The "Class of 2005" has seen a flood of new capital into the industry, but will it still be there in 18 months? asks Lindsey Rogerson

Seldom known to miss an opportunity, hedge and private equity funds have been lining up in recent weeks to capitalise on the expected leap in reinsurance premiums triggered by the most expensive hurricane season on record. Hurricanes Katrina, Rita and Wilma are now expect to cost as much as $60bn, and the investment community is clamouring to profit out of this adversity.

However, the jury is still very much out on whether any of the raft of new ventures unveiled in the last month, will ultimately prove successful.

High on the list of concerns voiced to Global Reinsurance was simply that there are not enough good underwriters to go around, and even if the suitable personnel could be found, there are doubts about whether it would be in time to get access to the best business this renewal season.

Some sources also called into question the motives of those setting up new Bermuda reinsurance groups. Alastair Lockhart Smith, of JLT Risk Solutions summed up the sentiment, "A lot of the money that is coming in is looking for a quick buck, and I make no distinction between hedge fund managers and private equity houses. It's rather like setting up a bar in the City of London - you get the punters in and then flog it - and a lot of the money that is coming in is not going to be around in 18 months."

Opportunity knocks

Intentions aside, the consensus is that the amount of capital required for a new venture will need to be at least $1bn for it to stand any chance of getting out of the stalls. Nick Martin an analyst on Hiscox Insurance Portfolio fund said: "You are always going to get some opportunist money coming into the market, especially after large catastrophes and at a time when these companies (hedge and equity houses) have got a significant amount of cash and there are not that many other opportunities to do anything with it.

"But we are pleased to see that they are significant launches, because you need at least a $1bn behind you if you are going to play in Bermuda, or else must have a backing of an established player behind you."

Next the credentials of those at the front of the Bermuda 2005 launches have to be considered. Martin is quite relaxed about the entry of several Lloyd's groups into Bermuda, as they already had well-stated plans to open for business on the island, and have simply fast-tracked entry to take advantage of the opportunities now on offer.

Indeed many of the names jumping in with new vehicles are not exactly new kids on the reinsurance block and have a track record of capitalising on past market opportunities. Don Kramer, the man behind Ariel Reinsurance, set up catastrophe reinsurer Tempest Re over a decade ago in the wake of Hurricane Andrew. For its part, private equity group Cypress previously backed Montpelier Re and White Mountain, launched after the terrorist attacks of 9/11. Citadel, whose latest venture is New Castle Re, already has CIG Re.

Brokers, analysts and fund managers alike will be playing a waiting game, keen to see what ratings the new Bermuda reinsurers are given, as well as keeping a watchful eye on what business they choose to write. Diversity appears to be what most are hoping to see.

Lockhart Smith said, "There is a movement away from cat orientated businesses to ones that are more diversified, so if companies were showing a bit of diversity in their business plan then that would play well because otherwise, if say someone was setting up to take a chunk of the energy market, that would look horribly like a 'get rich quick' scheme."

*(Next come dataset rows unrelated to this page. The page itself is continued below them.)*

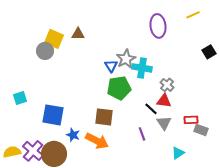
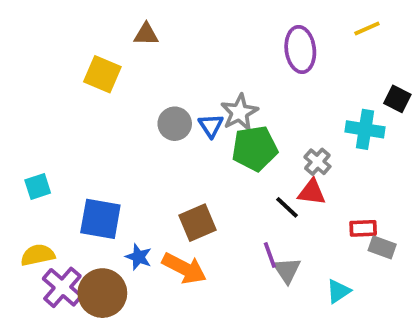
brown triangle: (78, 34) -> (146, 34), moved
gray circle: (45, 51) -> (175, 124), moved
black square: (209, 52) -> (397, 99), turned -32
cyan cross: (142, 68) -> (365, 129), moved
green pentagon: (119, 88) -> (255, 148), moved
brown square: (104, 117) -> (198, 223), turned -30
gray triangle: (164, 123) -> (287, 270), moved
yellow semicircle: (12, 152) -> (38, 255), moved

Even then, Lockhart Smith thinks it may be difficult to convince some clients to place business with some of the newer companies, as clients' own security systems would preclude placing business with such untested companies. A point echoed by Martin, although in the post Katrina world he does not think it will merely be the new boys who lose access to business.

"Going forward companies are going to be very careful who they buy their reinsurance from, thinking very carefully about whether they trust the capital behind them," he predicts. "Partner Re have got through the storms okay and people will go to them, but Montpelier lost one third. Insurers have to ask, 'Do I really want to place business with them? Possibly not, and if I do I want a lot of guarantees that if anything happens I will get my money.'"

There is a perception that established players Hiscox, XL Capital, Amlin and especially Chubb will fair better than most in the new tranche of Bermuda launches, not least because of the access to personnel they have from their existing operations. Chubb's venture Harbor Point is to be headed up by John Berger, currently chief executive of Chubb Re. "A big concern is that there is a scarcity of underwriting talent and I would not be surprised if a couple of the proposed vehicles do not get off the ground because they have a lack of talent," Martin said.

"Talent is all the more important at the moment because a lot of the models that have been used by companies have been found to be broken, and underwriters are going to have to work from basics and not just go out and buy software packages and plug them in. So that means you have got to have decent underwriters."

In fact, Chubb's statement that they will feed future reinsurance business to Harbor Point has gone down well with Martin, who said it was the only one of the new ventures he would buy if he could (although he cannot buy Hiscox, because of internal company rules).

- Lindsey Rogerson is a freelance journalist.